Webster Groves Plumber Stack Repair
Many of the homes located in Webster Groves have cast iron waste stacks. The life expectancy of a cast iron waste stack system is typically 40-50 years. A Webster Groves plumber will routinely find that a home plumbing is reaching the end of its useful life right now – the house’s waste stacks are cracking and leaking. A cast iron inside sewer lateral connects to the base of your vertical waste stack thereby allowing waste water to safely exit your home. The cast iron inside sewer lateral is typically underground and covered with concrete. As with your home’s cast iron waste stack, the useful life of a cast iron inside sewer lateral is 40 – 50 years; when this point is reached homeowners may begin to notice an increased need for drain cleaning due to increased buildup of debris due to cracks and leaks. Many realtors are aware of these issues and typically advise their clients to camera the cast iron inside sewer lateral to determine if it is still in good working condition.
Water lines replacement in Webster Groves, MO
In Webster Groves many of the water lines throughout the homes are constructed of galvanized steel and some homes have water lines constructed of lead.

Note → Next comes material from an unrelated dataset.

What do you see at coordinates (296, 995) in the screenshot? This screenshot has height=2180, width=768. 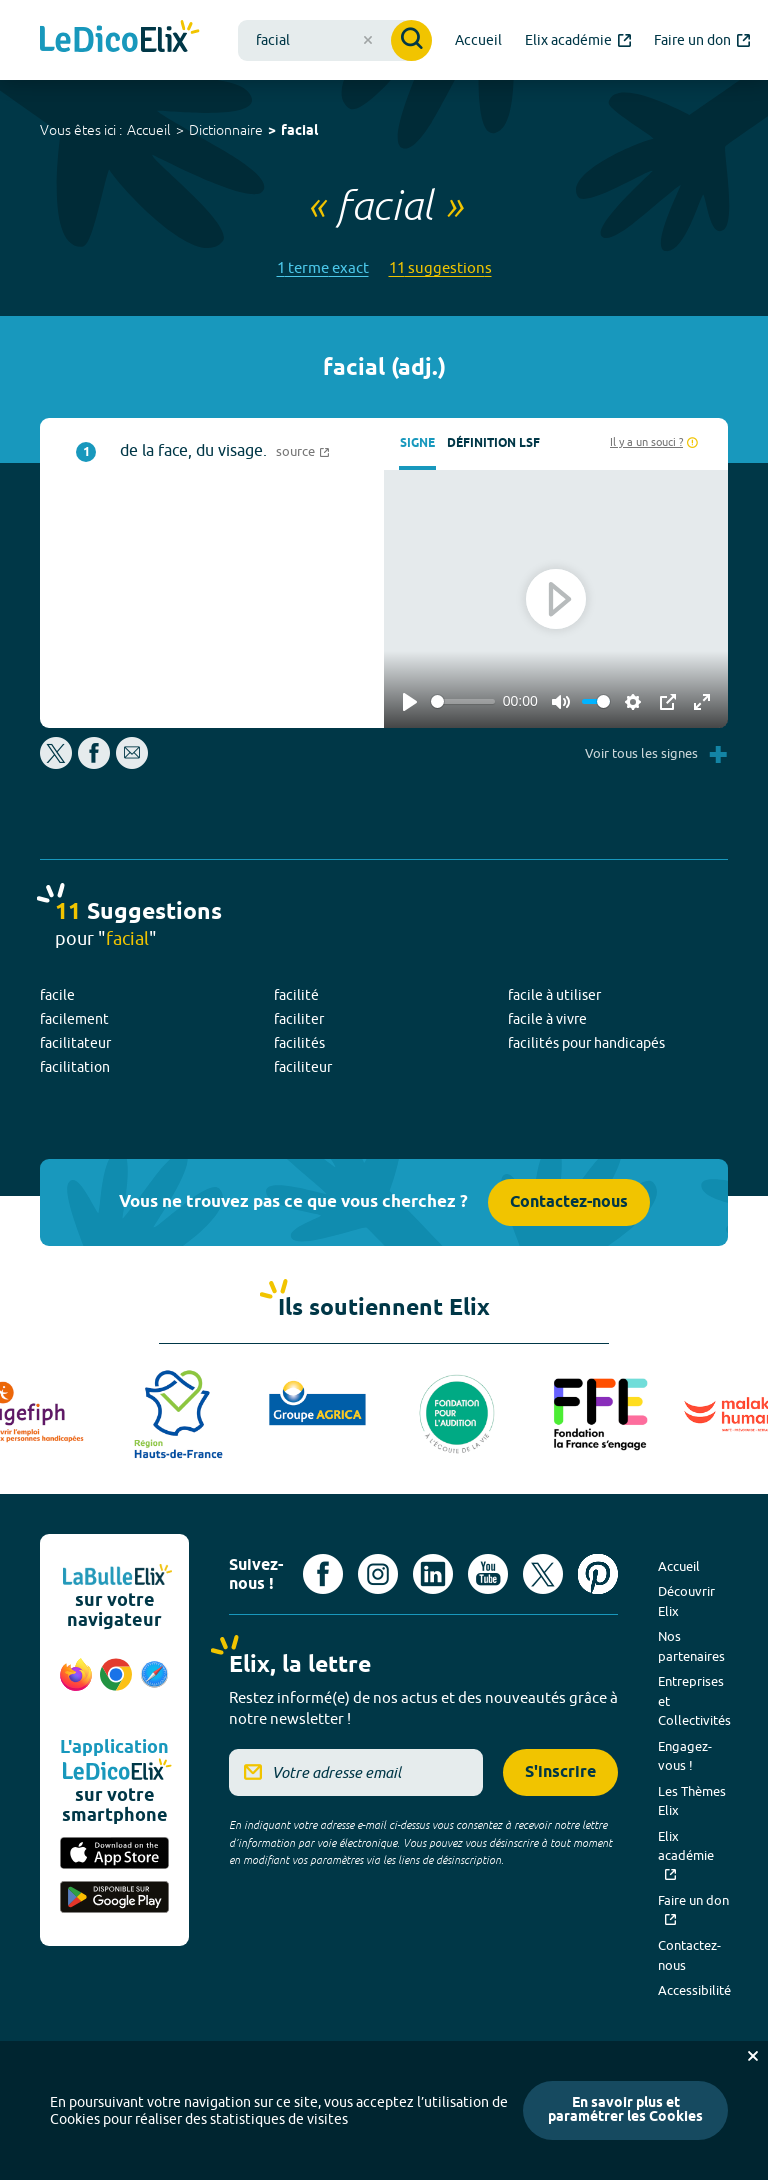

Steel that is coated with corrosion-resistant zinc is called “galvanized.” Galvanized steel pipes were commonly used in home construction during the 1950’s and earlier. Galvanized steel pipes can be identified by the gray color of the zinc and a magnet may be used to verify it’s steel content. Unlike lead pipe, which it resembles, galvanized steel pipes are usually connected with threaded joints and are usually quite straight (although gentle bends can be made). Galvanized steel water lines tend to build up a lot of corrosion on the inside of the pipe when can restrict flow of water throughout the home. Corrosion of galvanized steel water lines occurs after the corrosion-resistant zinc wears away thereby beginning a normal rate of steel rusting. For that reason, we often find our plumbers replacing corroded galvanized steel pipes before they spring a leak. The life of a typical galvanized steel water pipe is anywhere between 50 – 75 years, however the joints typically need replacement about 30 – 40 years after installation. Lead water lines tend to be less common than galvanized steel primarily because lead was used in home construction around the turn of the 20th century. Lead water lines typically don’t suffer from the same level of corrosion as galvanized steel water lines because lead doesn’t react to zinc as aggressively and therefore is less prone to corrosion.